◆ Task instructions
Starting at the line holding "habitasse vitae cubilia" and finishing at the line holding "experience, personalize content", transcribe the material exactly, keeping both ends but no pictures.

◆ Records
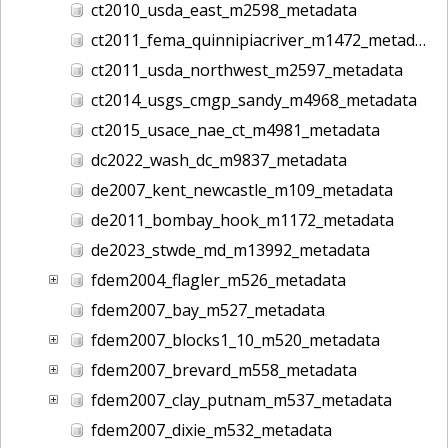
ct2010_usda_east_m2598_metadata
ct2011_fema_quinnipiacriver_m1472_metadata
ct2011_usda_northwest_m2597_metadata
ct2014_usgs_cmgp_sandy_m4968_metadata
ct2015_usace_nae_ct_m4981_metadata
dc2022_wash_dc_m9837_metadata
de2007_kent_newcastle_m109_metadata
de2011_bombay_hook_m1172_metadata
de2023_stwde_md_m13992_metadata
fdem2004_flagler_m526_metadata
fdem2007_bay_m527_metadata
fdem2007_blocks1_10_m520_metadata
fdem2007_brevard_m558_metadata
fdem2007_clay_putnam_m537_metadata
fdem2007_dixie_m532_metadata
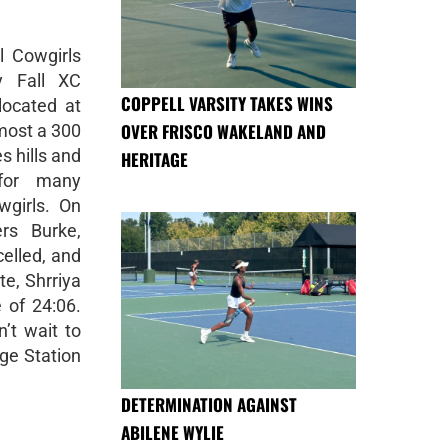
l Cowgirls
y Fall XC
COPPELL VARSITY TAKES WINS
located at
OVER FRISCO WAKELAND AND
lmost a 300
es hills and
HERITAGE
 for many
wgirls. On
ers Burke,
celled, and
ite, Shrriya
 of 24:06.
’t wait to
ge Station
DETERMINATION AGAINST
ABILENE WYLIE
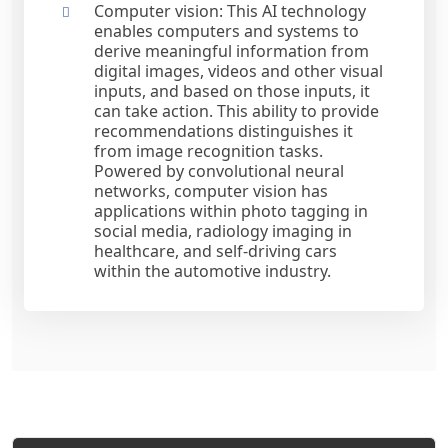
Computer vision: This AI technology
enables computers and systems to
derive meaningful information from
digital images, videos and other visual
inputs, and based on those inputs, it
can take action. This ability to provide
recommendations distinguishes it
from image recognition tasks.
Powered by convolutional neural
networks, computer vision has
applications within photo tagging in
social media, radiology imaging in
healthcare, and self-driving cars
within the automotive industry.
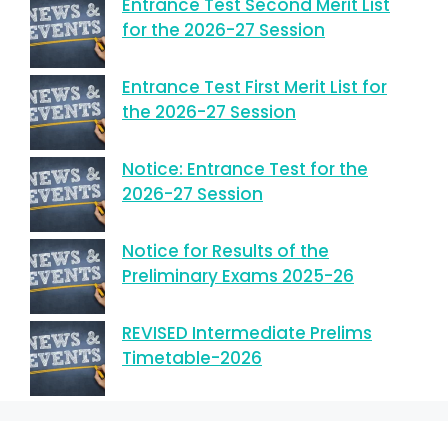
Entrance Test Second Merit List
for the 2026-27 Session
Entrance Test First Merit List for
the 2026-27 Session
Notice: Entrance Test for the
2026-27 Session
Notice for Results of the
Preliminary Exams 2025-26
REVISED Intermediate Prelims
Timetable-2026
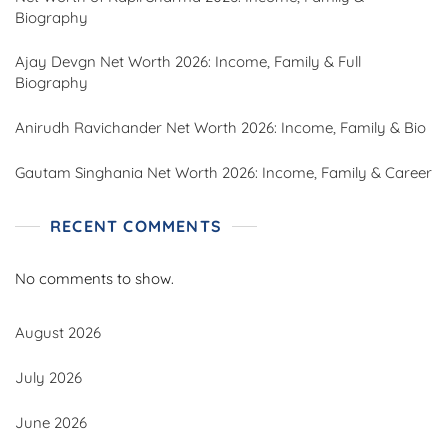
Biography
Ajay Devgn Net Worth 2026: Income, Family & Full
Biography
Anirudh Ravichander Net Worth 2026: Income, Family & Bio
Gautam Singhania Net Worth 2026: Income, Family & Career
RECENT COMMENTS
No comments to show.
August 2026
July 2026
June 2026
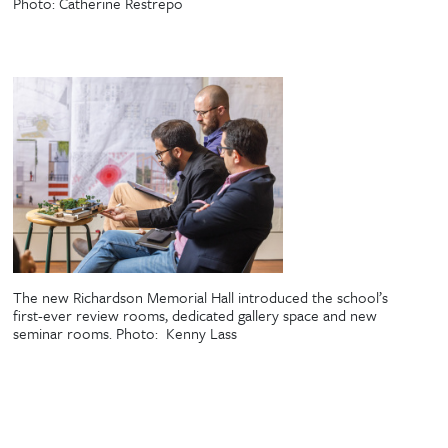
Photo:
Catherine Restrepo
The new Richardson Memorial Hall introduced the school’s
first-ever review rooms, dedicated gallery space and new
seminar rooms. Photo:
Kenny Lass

---

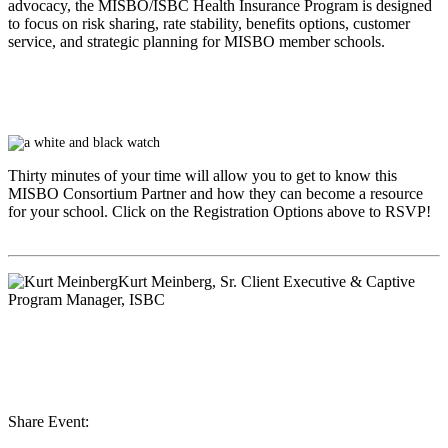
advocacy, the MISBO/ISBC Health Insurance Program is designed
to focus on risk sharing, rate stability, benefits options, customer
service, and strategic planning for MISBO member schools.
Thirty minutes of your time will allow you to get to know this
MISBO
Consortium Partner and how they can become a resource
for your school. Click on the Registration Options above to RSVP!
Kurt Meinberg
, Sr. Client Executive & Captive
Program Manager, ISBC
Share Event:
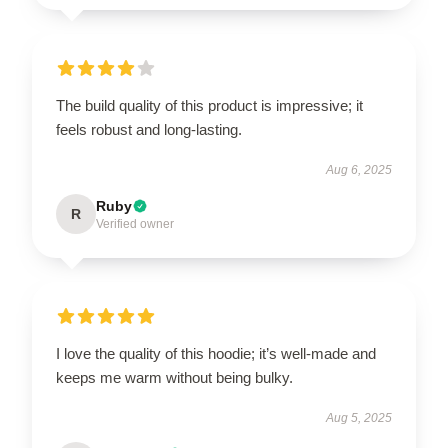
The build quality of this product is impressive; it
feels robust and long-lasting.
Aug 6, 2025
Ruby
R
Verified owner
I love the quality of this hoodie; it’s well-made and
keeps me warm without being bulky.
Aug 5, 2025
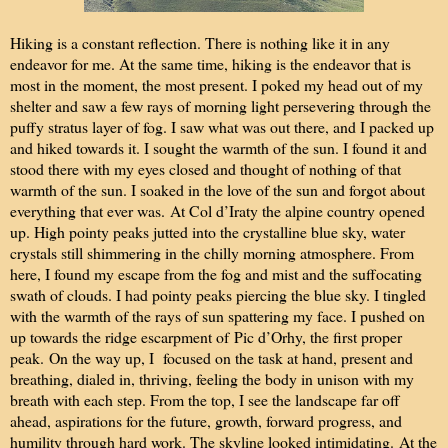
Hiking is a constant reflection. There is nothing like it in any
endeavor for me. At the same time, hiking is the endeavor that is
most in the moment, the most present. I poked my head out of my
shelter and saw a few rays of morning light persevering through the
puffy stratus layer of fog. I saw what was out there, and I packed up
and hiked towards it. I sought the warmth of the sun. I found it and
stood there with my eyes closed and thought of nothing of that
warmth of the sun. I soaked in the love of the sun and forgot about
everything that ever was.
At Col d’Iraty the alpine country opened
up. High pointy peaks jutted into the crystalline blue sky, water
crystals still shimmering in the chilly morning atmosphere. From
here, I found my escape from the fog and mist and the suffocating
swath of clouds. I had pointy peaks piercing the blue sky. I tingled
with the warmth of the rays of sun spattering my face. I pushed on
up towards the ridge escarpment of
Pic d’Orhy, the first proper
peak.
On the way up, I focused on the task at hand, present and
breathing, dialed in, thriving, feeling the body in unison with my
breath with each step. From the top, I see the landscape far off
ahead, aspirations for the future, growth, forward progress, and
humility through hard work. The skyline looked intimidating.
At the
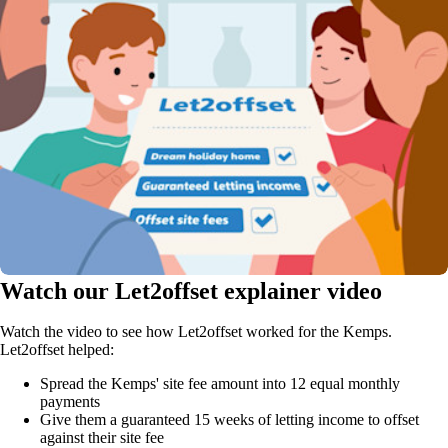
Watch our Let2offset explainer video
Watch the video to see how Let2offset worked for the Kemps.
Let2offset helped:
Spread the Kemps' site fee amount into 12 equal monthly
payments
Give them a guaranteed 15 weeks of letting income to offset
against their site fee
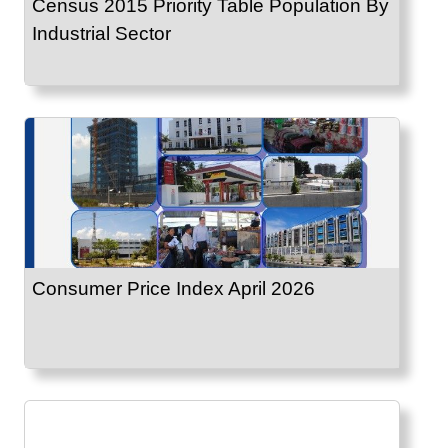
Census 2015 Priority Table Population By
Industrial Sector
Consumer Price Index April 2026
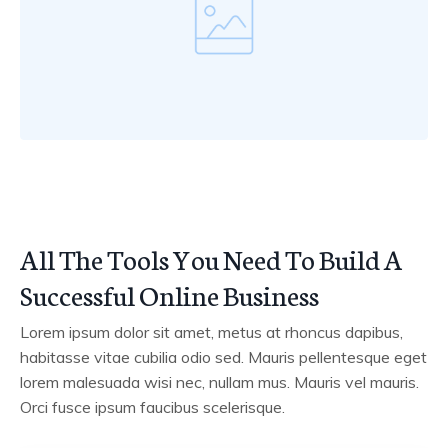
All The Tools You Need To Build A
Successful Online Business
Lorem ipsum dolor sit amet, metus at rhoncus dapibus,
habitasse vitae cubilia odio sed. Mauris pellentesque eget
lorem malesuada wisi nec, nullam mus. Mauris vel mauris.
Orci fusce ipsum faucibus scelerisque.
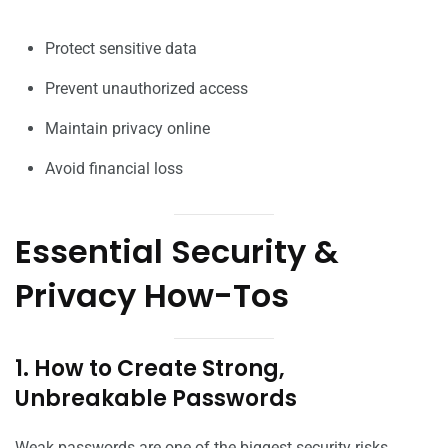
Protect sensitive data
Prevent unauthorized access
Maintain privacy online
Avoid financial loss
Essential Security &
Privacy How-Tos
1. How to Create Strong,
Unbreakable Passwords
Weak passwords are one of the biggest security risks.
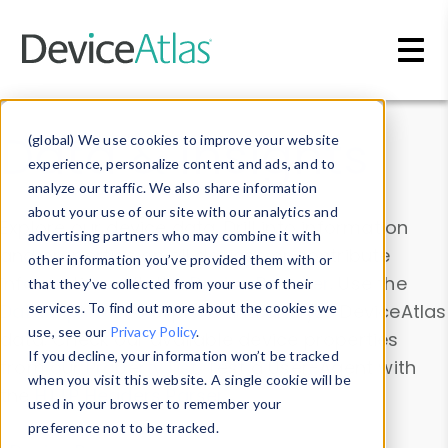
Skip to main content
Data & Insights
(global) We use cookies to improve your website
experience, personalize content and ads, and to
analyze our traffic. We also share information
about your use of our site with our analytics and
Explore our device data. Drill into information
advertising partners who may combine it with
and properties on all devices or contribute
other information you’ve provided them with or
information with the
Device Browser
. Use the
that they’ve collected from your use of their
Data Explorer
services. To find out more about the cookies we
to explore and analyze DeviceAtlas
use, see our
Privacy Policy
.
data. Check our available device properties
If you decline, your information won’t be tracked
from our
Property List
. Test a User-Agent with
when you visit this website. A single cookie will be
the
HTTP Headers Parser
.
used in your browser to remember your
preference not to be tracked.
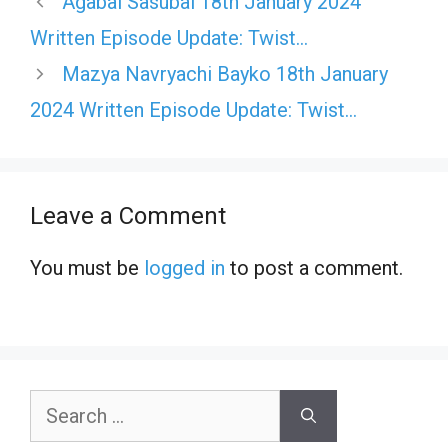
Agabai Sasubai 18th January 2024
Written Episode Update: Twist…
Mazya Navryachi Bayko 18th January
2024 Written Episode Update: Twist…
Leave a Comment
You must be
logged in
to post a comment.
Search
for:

◆ Completed task
habitasse vitae cubilia odio sed. Mauris pellentesque eget
lorem malesuada wisi nec, nullam mus. Mauris vel mauris.
Orci fusce ipsum faucibus scelerisque.
Protect sensitive data
Prevent unauthorized access
Maintain privacy online
Avoid financial loss
Essential Security &
Privacy How-Tos
1. How to Create Strong,
Unbreakable Passwords
Weak passwords are one of the biggest security risks.
Skip to main content
Data & Insights
(global) We use cookies to improve your website
experience, personalize content and ads, and to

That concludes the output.